It could have been worse!! Employment law bills that made it to the Governor’s desk, but were vetoed…

Published on


California employers are going through the annual year-end scramble to update policies and practices to comply with the rash of new laws that are taking effect in the upcoming new year. Understandably, businesses in the state are frustrated with the potentially onerous obligations they must keep up with.

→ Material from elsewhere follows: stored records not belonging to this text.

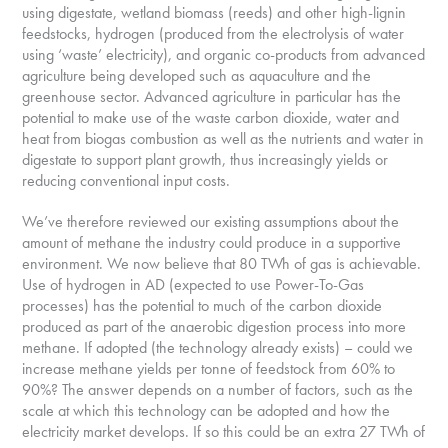
using digestate, wetland biomass (reeds) and other high-lignin
feedstocks, hydrogen (produced from the electrolysis of water
using ‘waste’ electricity), and organic co-products from advanced
agriculture being developed such as aquaculture and the
greenhouse sector. Advanced agriculture in particular has the
potential to make use of the waste carbon dioxide, water and
heat from biogas combustion as well as the nutrients and water in
digestate to support plant growth, thus increasingly yields or
reducing conventional input costs.
We’ve therefore reviewed our existing assumptions about the
amount of methane the industry could produce in a supportive
environment. We now believe that 80 TWh of gas is achievable.
Use of hydrogen in AD (expected to use Power-To-Gas
processes) has the potential to much of the carbon dioxide
produced as part of the anaerobic digestion process into more
methane. If adopted (the technology already exists) – could we
increase methane yields per tonne of feedstock from 60% to
90%? The answer depends on a number of factors, such as the
scale at which this technology can be adopted and how the
electricity market develops. If so this could be an extra 27 TWh of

But in this weighty time, here is a bit of good news—there were several employment bills that the California legislature passed and sent to Governor Newsome to sign, but he vetoed. So take heart…here is a list of some of the more noteworthy doomed employment law bills that you WON’T have to worry about in 2024:

  • Two new protected categories: AB 524 and SB 403 would have added as protected categories “family caregiver status” and “caste” status. The Governor’s stated reason for his rejection of these two bills are due to the potential burden on employers due to the ambiguity of the language of the family caregiver status bill, and because some existing protected categories (including ancestry) already cover the issue of caste status.
  • Return to worksite- 30 days notice (SB 731): Employers would have been required to provide at least 30 days of notice before requiring a remote employee to return to work at the worksite, and such notice would have advised that the employee has the right to ask the employer to allow continued remoted work as a reasonable accommodation for a disability. The Governor noted that this obligation would be particularly difficult for small employers, and impractical for employers “especially in times of critical need or emergencies.”
  • Expansion of California’s WARN Act (AB 1356): This bill would have expanded its coverage beyond industrial or commercial facilities to all places of employment that have employed 75 or more persons in the preceding 12 months. It would also have increased the notice to 75 days (from 60 days) prior to initiating a mass layoff. Also, certain labor contract workers would have been added to employee headcount. The bill would also have prohibited employers from conditioning severance payments in a mass layoff situation on the employee agreeing to a general release of claims, or non-disparagement/nondisclosure provisions, unless additional consideration for those terms is provided and clearly stated.
  • Expansion of unemployment benefits to striking workers: SB 799 would have required the EDD to treat employees who are on strike (after two weeks of leaving work due to a trade dispute, other than a lockout) as eligible for unemployment insurance benefits. The Governor commented that the EDD did not have the finances to expand UI benefits to striking workers.
  • Chain businesses- notice to displaced employees: Under SB 627, chain businesses consisting of 100 or more nationwide establishments would be required to provide a 60-day displacement notice to employees who have worked at least 6 months at a location that would be closing. Also, for one year after the closure, employers would have had to offer workers the opportunity to remain employed by the employer and to transfer to a location of the chain within 25 miles of the closed location, as positions become available. To comply with the bill, employers would have also needed to maintain a preferential transfer list of covered workers and make transfer offers to covered workers based on their length of service. The Governor vetoed this based on the significant burdens that would be placed on employers, as well as its overly broad reach and vague processes and criteria.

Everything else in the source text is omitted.